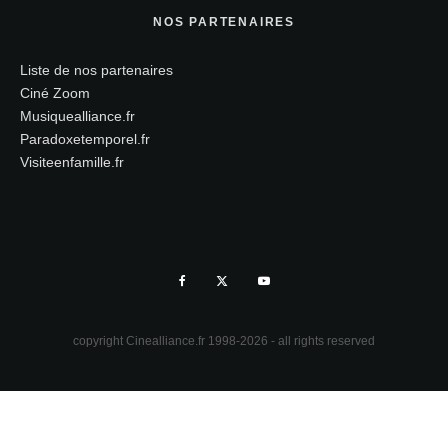
NOS PARTENAIRES
Liste de nos partenaires
Ciné Zoom
Musiquealliance.fr
Paradoxetemporel.fr
Visiteenfamille.fr
copyright Cinealliance.fr 1998-2026 - all rights reserved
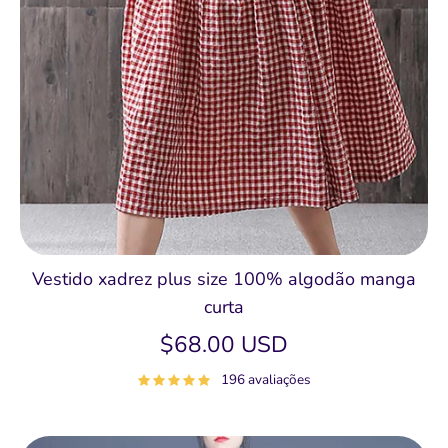
Vestido xadrez plus size 100% algodão manga
curta
$68.00 USD
196 avaliações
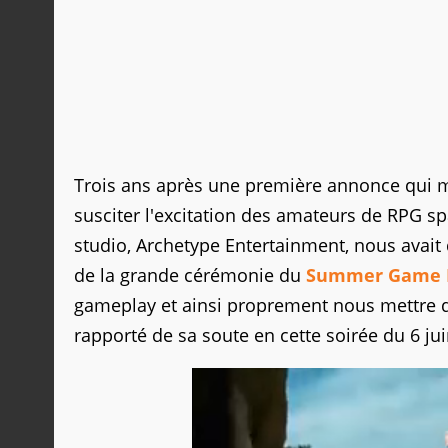
Trois ans après une première annonce qui me
susciter l'excitation des amateurs de RPG 
studio, Archetype Entertainment, nous avai
de la grande cérémonie du
Summer Game F
gameplay et ainsi proprement nous mettre de
rapporté de sa soute en cette soirée du 6 ju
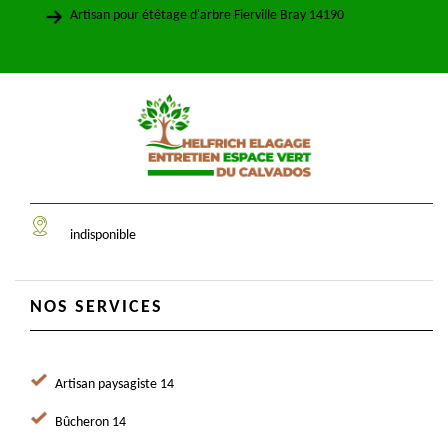
Artisan pour étêtage d'arbre Fierville Bray 14190
indisponible
NOS SERVICES
Artisan paysagiste 14
Bûcheron 14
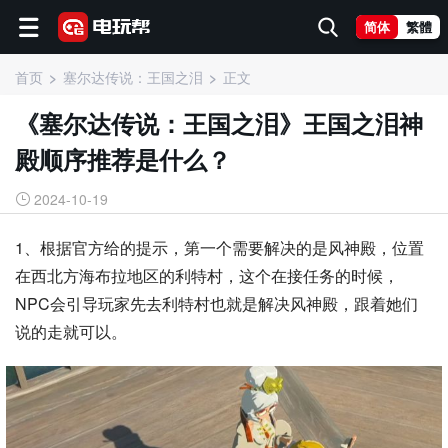
简体
繁體
首页
塞尔达传说：王国之泪
正文
《塞尔达传说：王国之泪》王国之泪神
殿顺序推荐是什么？
2024-10-19
1、根据官方给的提示，第一个需要解决的是风神殿，位置
在西北方海布拉地区的利特村，这个在接任务的时候，
NPC会引导玩家先去利特村也就是解决风神殿，跟着她们
说的走就可以。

Task -
Although the records above contain pictures, the copy should hold only the lines from their start through the line containing "Trois ans après une première annonce qui me", each exactly as written, and none of the pictures.

Answer for the task -
NOS PARTENAIRES
Liste de nos partenaires
Ciné Zoom
Musiquealliance.fr
Paradoxetemporel.fr
Visiteenfamille.fr
copyright Cinealliance.fr 1998-2026 - all rights reserved
Vestido xadrez plus size 100% algodão manga
curta
$68.00 USD
196 avaliações
Trois ans après une première annonce qui me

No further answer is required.